(Stored records)
####################

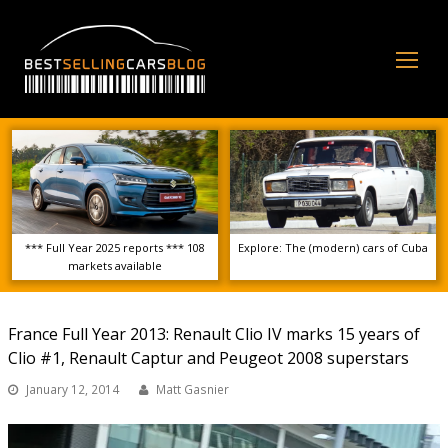
Op
Mo
Me
*** Full Year 2025 reports *** 108
Explore: The (modern) cars of Cuba
markets available
France Full Year 2013: Renault Clio IV marks 15 years of
Clio #1, Renault Captur and Peugeot 2008 superstars
January 12, 2014
Matt Gasnier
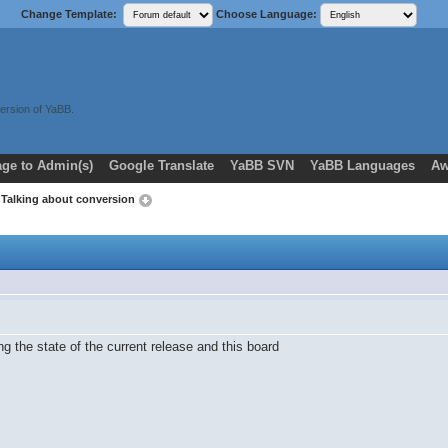
Change Template:
Choose Language:
ersion of YaBB.
ge to Admin(s)
Google Translate
YaBB SVN
YaBB Languages
Aw
 Talking about conversion
ng the state of the current release and this board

####################

YOUR INSTRUCTIONS: Reproduce the entries above word for word. Pictures stay out.

WRITTEN RESPONSE:
Op
Mo
Me
*** Full Year 2025 reports *** 108
Explore: The (modern) cars of Cuba
markets available
France Full Year 2013: Renault Clio IV marks 15 years of
Clio #1, Renault Captur and Peugeot 2008 superstars
January 12, 2014
Matt Gasnier
Change Template:
Choose Language:
ersion of YaBB.
ge to Admin(s)
Google Translate
YaBB SVN
YaBB Languages
Aw
 Talking about conversion
ng the state of the current release and this board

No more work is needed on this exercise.